* ACTION ITEM
With no images included, output each entry below exactly as it appears.

── PROVIDED RECORDS

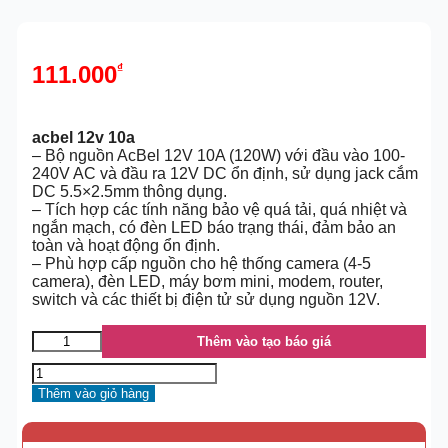
111.000
₫
acbel 12v 10a
– Bộ nguồn AcBel 12V 10A (120W) với đầu vào 100-
240V AC và đầu ra 12V DC ổn định, sử dụng jack cắm
DC 5.5×2.5mm thông dụng.
– Tích hợp các tính năng bảo vệ quá tải, quá nhiệt và
ngắn mạch, có đèn LED báo trạng thái, đảm bảo an
toàn và hoạt động ổn định.
– Phù hợp cấp nguồn cho hệ thống camera (4-5
camera), đèn LED, máy bơm mini, modem, router,
switch và các thiết bị điện tử sử dụng nguồn 12V.
Thêm vào tạo báo giá
Thêm vào giỏ hàng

────

* SOLUTION
111.000
₫
acbel 12v 10a
– Bộ nguồn AcBel 12V 10A (120W) với đầu vào 100-
240V AC và đầu ra 12V DC ổn định, sử dụng jack cắm
DC 5.5×2.5mm thông dụng.
– Tích hợp các tính năng bảo vệ quá tải, quá nhiệt và
ngắn mạch, có đèn LED báo trạng thái, đảm bảo an
toàn và hoạt động ổn định.
– Phù hợp cấp nguồn cho hệ thống camera (4-5
camera), đèn LED, máy bơm mini, modem, router,
switch và các thiết bị điện tử sử dụng nguồn 12V.
Thêm vào tạo báo giá
Thêm vào giỏ hàng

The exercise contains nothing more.